Yesterday, the big movie news I came across was that Mary Poppins is getting a remake/sequel. Rob Marshall and the team behind Into the Woods is setting its eyes on portraying the continued adventures of the Banks family, 20 years after the first movie took place. (Will it be all about how Michael is now a jerk of a father, and he needs Mary to come straighten him out? I hope not. That seems a bit too . . . obvious.) But regardless of who’s making it or what it’s about, what spawned this blog post was me seeing how many people are up in arms about it.

Don’t get me wrong. I’m usually right there with those people. Why remake movies that are already awesome in their own right? Why not just let people watch the originals?

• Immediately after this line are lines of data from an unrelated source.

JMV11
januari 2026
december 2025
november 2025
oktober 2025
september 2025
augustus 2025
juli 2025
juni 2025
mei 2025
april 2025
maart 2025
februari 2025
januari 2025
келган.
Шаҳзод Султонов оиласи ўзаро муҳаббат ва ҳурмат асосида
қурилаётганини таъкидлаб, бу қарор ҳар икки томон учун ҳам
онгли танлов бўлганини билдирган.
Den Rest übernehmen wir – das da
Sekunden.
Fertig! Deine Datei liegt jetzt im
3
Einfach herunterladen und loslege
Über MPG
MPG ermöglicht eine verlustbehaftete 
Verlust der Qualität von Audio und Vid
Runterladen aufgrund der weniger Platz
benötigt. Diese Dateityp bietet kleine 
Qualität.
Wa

I know the typical arguments: remakes are nothing more than money grabs, hastily produced, shoddily acted and directed. Worse yet, fans of the original are required (for the rest of their lives) to note they’re talking about “the original, not the remake.”

But here’s the thing. Remaking a movie does nothing to the original. (Unless you’re up to some serious George Lucas level shenanigans, which is rare.) The original is still there, able to be viewed whenever someone wants. If anything, a remake generates more interest for the original. It exposes a whole new generation to the material, and they’re then free to search out the original at their leisure.

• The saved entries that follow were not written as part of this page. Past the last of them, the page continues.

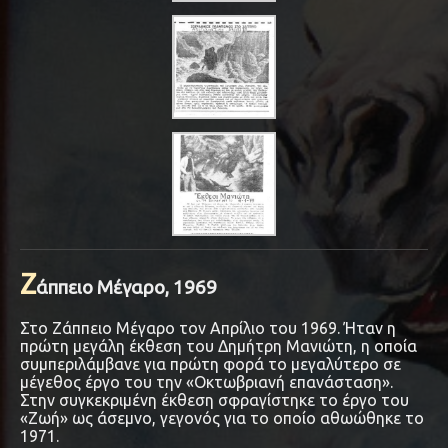
Ζ
άππειο Μέγαρο, 1969
Στο Ζάππειο Μέγαρο τον Απρίλιο του 1969. Ήταν η
πρώτη μεγάλη έκθεση του Δημήτρη Μανιώτη, η οποία
συμπεριλάμβανε για πρώτη φορά το μεγαλύτερο σε
μέγεθος έργο του την «Οκτωβριανή επανάσταση».
Στην συγκεκριμένη έκθεση σφραγίστηκε το έργο του
«Ζωή» ως άσεμνο, γεγονός για το οποίο αθωώθηκε το
1971.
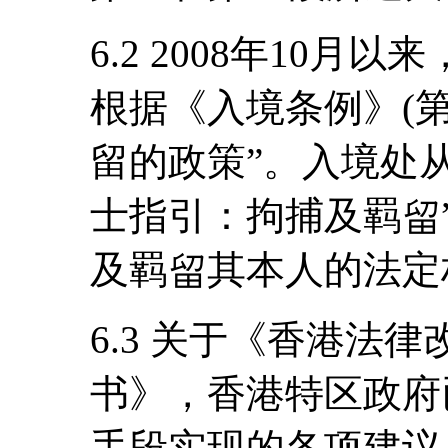
6.2 2008年10
根据《入境条例》(第
留的政策”。入境处从
士指引：拘捕及羁留
及羁留其本人的法定
6.3 关于《香港法
书》，香港特区政府
手段实现的各项建议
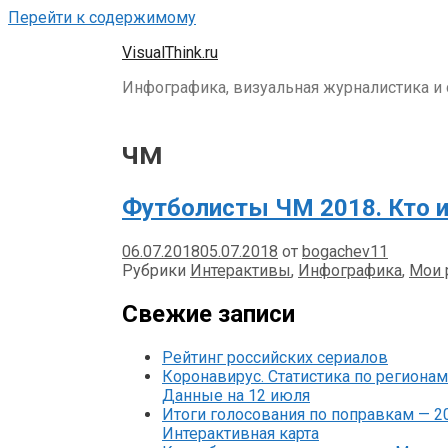
Перейти к содержимому
VisualThink.ru
Инфографика, визуальная журналистика и d
чм
Футболисты ЧМ 2018. Кто иг
06.07.2018
05.07.2018
от
bogachev11
Рубрики
Интерактивы
,
Инфографика
,
Мои 
Свежие записи
Рейтинг российских сериалов
Коронавирус. Статистика по регионам
Данные на 12 июля
Итоги голосования по поправкам — 2
Интерактивная карта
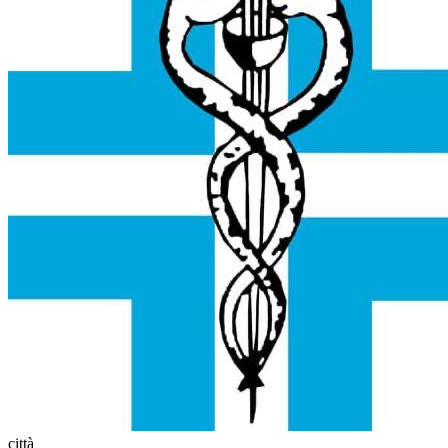
città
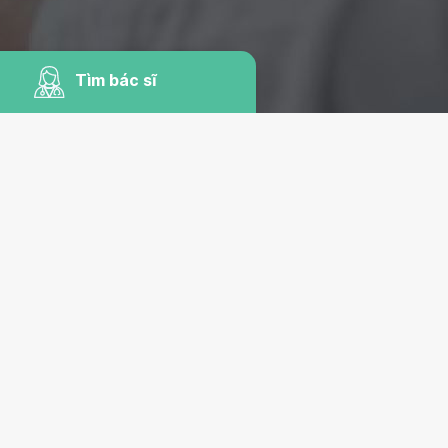
Tìm bác sĩ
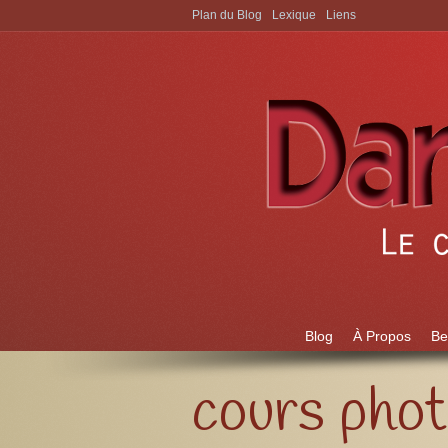
Plan du Blog
Lexique
Liens
Aller à:
Blog
À Propos
Be
cours pho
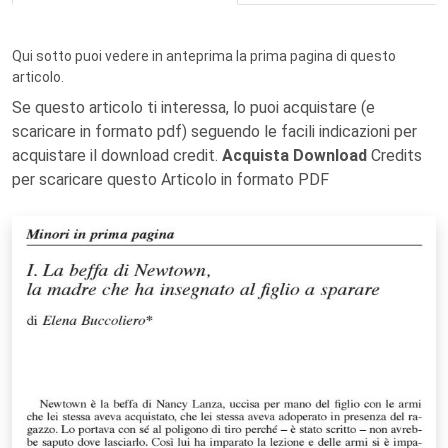
Qui sotto puoi vedere in anteprima la prima pagina di questo
articolo.
Se questo articolo ti interessa, lo puoi acquistare (e
scaricare in formato pdf) seguendo le facili indicazioni per
acquistare il download credit.
Acquista Download
Credits
per scaricare questo Articolo in formato PDF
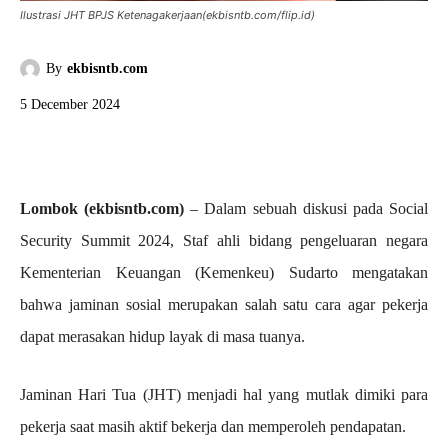
Ilustrasi JHT BPJS Ketenagakerjaan(ekbisntb.com/flip.id)
By
ekbisntb.com
5 December 2024
Lombok (ekbisntb.com)
– Dalam sebuah diskusi pada Social
Security Summit 2024, Staf ahli bidang pengeluaran negara
Kementerian Keuangan (Kemenkeu) Sudarto mengatakan
bahwa jaminan sosial merupakan salah satu cara agar pekerja
dapat merasakan hidup layak di masa tuanya.
Jaminan Hari Tua (JHT) menjadi hal yang mutlak dimiki para
pekerja saat masih aktif bekerja dan memperoleh pendapatan.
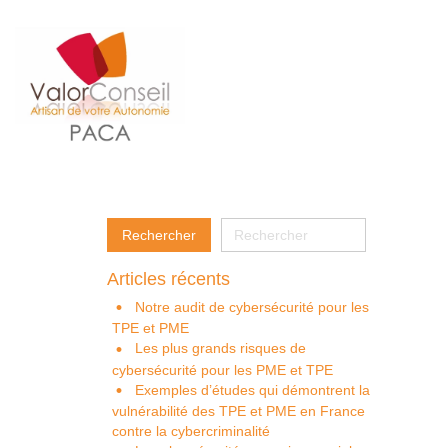
Articles récents
Notre audit de cybersécurité pour les
TPE et PME
Les plus grands risques de
cybersécurité pour les PME et TPE
Exemples d’études qui démontrent la
vulnérabilité des TPE et PME en France
contre la cybercriminalité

If they don’t search it out? So what. They weren’t likely to search it out anyway.

The more I think about the topic, the less I think the complainers have a leg to stand on. It’s just like people objecting to a book being adapted, or a book being poorly adapted. Nothing is taken away from the original. A bad remake or bad adaptation can help you understand more why you appreciated and loved the original to begin with.

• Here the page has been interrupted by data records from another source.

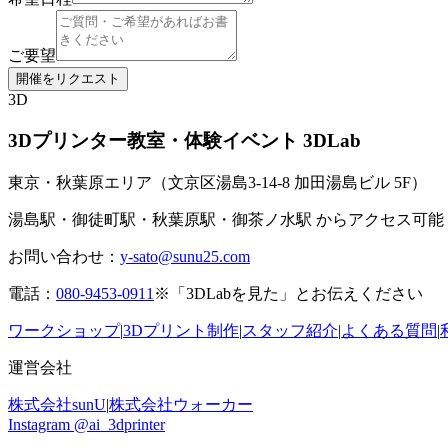
ご要望
開催をリクエスト
3D
3Dプリンター教室・体験イベント 3DLab
東京・秋葉原エリア（文京区湯島3-14-8 加田湯島ビル 5F）
湯島駅・御徒町駅・秋葉原駅・御茶ノ水駅 からアクセス可能
お問い合わせ：
y-sato@sunu25.com
電話：
080-9453-0911
※「3DLabを見た」とお伝えください
ワークショップ
|
3Dプリント制作
|
スタッフ紹介
|
よくある質問
|
運営会社
株式会社sunU
|
株式会社ウォーカー
Instagram @ai_3dprinter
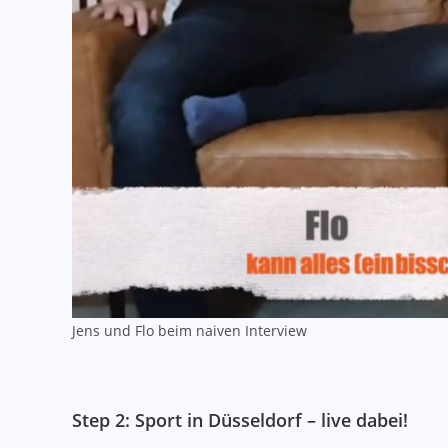
Jens und Flo beim naiven Interview
Step 2: Sport in Düsseldorf – live dabei!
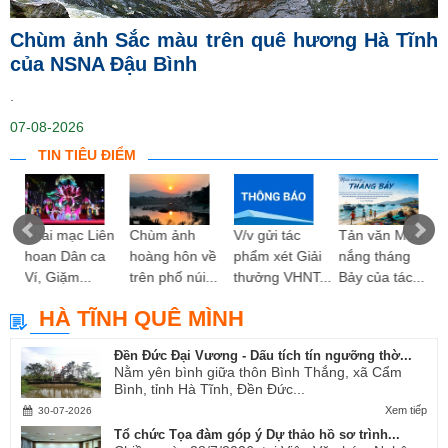
Chùm ảnh Sắc màu trên quê hương Hà Tĩnh
của NSNA Đậu Bình
.
07-08-2026
TIN TIÊU ĐIỂM
ng
Khai mạc Liên
Chùm ảnh
V/v gửi tác
Tản văn Mùa
hoan Dân ca
hoàng hôn về
phẩm xét Giải
nắng tháng
Ví, Giặm...
trên phố núi...
thưởng VHNT...
Bảy của tác...
HÀ TĨNH QUÊ MÌNH
Đền Đức Đại Vương - Dấu tích tín ngưỡng thờ...
Nằm yên bình giữa thôn Bình Thắng, xã Cẩm
Bình, tỉnh Hà Tĩnh, Đền Đức...
Xem tiếp
30-07-2026
Tổ chức Tọa đàm góp ý Dự thảo hồ sơ trình...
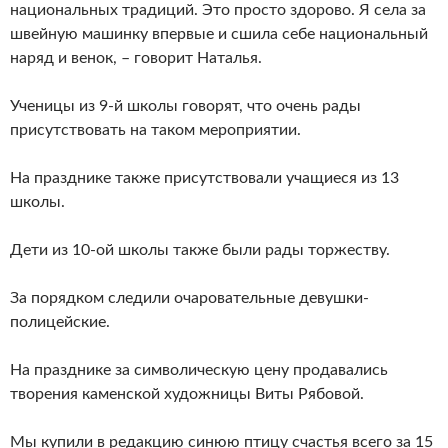
национальных традиций. Это просто здорово. Я села за
швейную машинку впервые и сшила себе национальный
наряд и венок, – говорит Наталья.
Ученицы из 9-й школы говорят, что очень рады
присутствовать на таком мероприятии.
На празднике также присутствовали учащиеся из 13
школы.
Дети из 10-ой школы также были рады торжеству.
За порядком следили очаровательные девушки-
полицейские.
На празднике за символическую цену продавались
творения каменской художницы Виты Рябовой.
Мы купили в редакцию синюю птицу счастья всего за 15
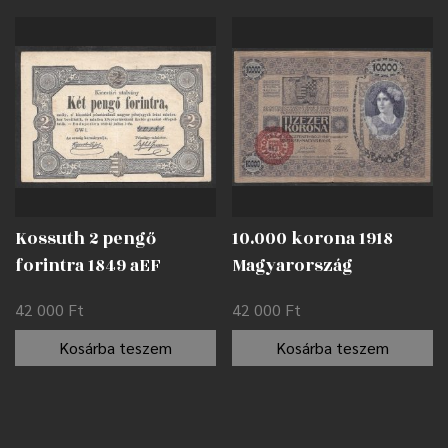
Kossuth 2 pengő
10.000 korona 1918
forintra 1849 aEF
Magyarország
felülbélyegzéssel F
42 000
Ft
42 000
Ft
Kosárba teszem
Kosárba teszem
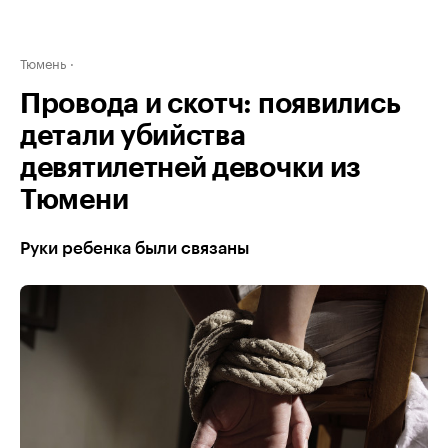
Тюмень
Провода и скотч: появились
детали убийства
девятилетней девочки из
Тюмени
Руки ребенка были связаны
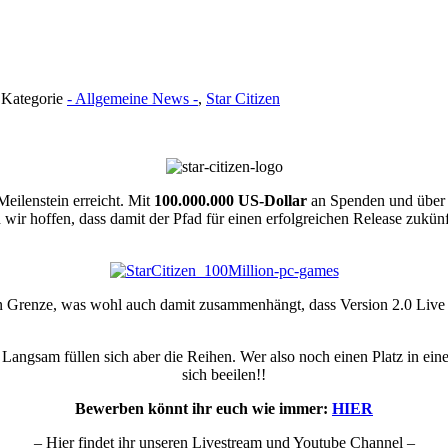
· Kategorie
- Allgemeine News -
,
Star Citizen
eilenstein erreicht. Mit
100.000.000 US-Dollar
an Spenden und übe
wir hoffen, dass damit der Pfad für einen erfolgreichen Release zukün
en Grenze, was wohl auch damit zusammenhängt, dass Version 2.0 Live
Langsam füllen sich aber die Reihen. Wer also noch einen Platz in einer 
sich beeilen!!
Bewerben könnt ihr euch wie immer:
HIER
– Hier findet ihr unseren Livestream und Youtube Channel –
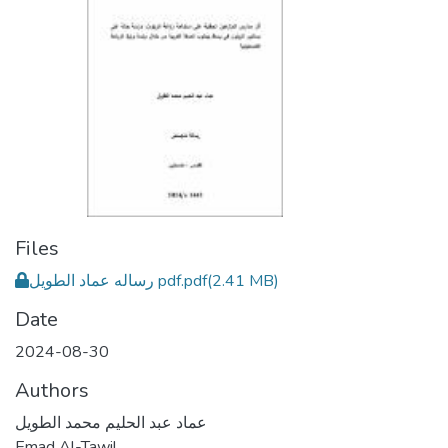
Files
رساله عماد الطويل pdf.pdf
(2.41 MB)
Date
2024-08-30
Authors
عماد عبد الحليم محمد الطويل
Emad Al-Tawil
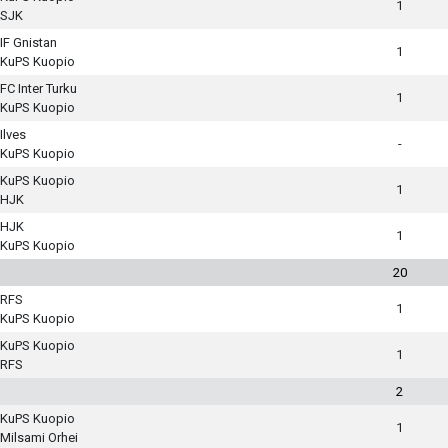
1
SJK
IF Gnistan
1
KuPS Kuopio
FC Inter Turku
1
KuPS Kuopio
Ilves
-
KuPS Kuopio
KuPS Kuopio
1
HJK
HJK
1
KuPS Kuopio
20
RFS
1
KuPS Kuopio
KuPS Kuopio
1
RFS
2
KuPS Kuopio
1
Milsami Orhei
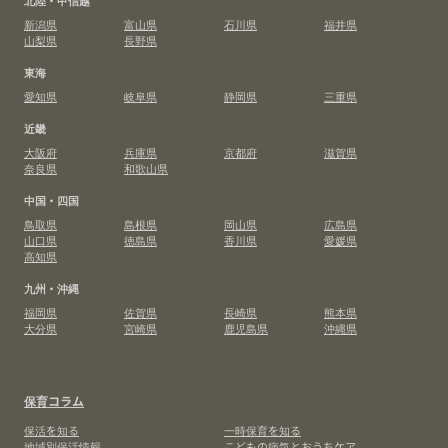
北陸・甲信越
新潟県
富山県
石川県
福井県
山梨県
長野県
東海
愛知県
岐阜県
静岡県
三重県
近畿
大阪府
兵庫県
京都府
滋賀県
奈良県
和歌山県
中国・四国
鳥取県
島根県
岡山県
広島県
山口県
徳島県
香川県
愛媛県
高知県
九州・沖縄
福岡県
佐賀県
長崎県
熊本県
大分県
宮崎県
鹿児島県
沖縄県
保育コラム
保活を知る
一時保育を知る
地域別保活情報
こどもの病気とおうちケア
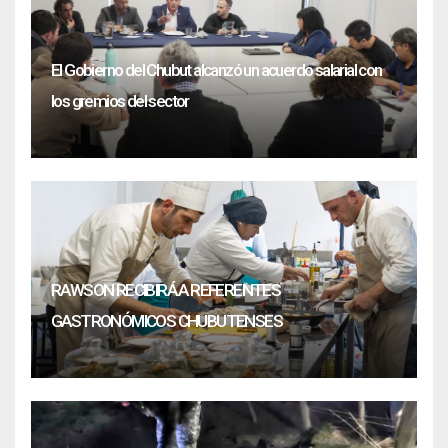
El Gobierno del Chubut alcanzó un acuerdo salarial con
los gremios del sector
RAWSON RECIBIRÁ A REFERENTES
GASTRONÓMICOS CHUBUTENSES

(This is coming from a man who watched 14 different Huck Finn adaptations, each of them worse than the one before. In other words, I have a fair bit of history thinking about things like this.)

So what am I missing? Are there some solid arguments about the damage a bad remake can do to the original, other than it offending our tender sensibilities? Saying that it shouldn’t be done because Hollywood should produce more original content is also a non-starter for me. Hollywood is going to produce a fair bit of garbage no matter what. Accept that.

If someone wants to give a new stab at old material, more power to ’em. I hope they come up with something brilliant.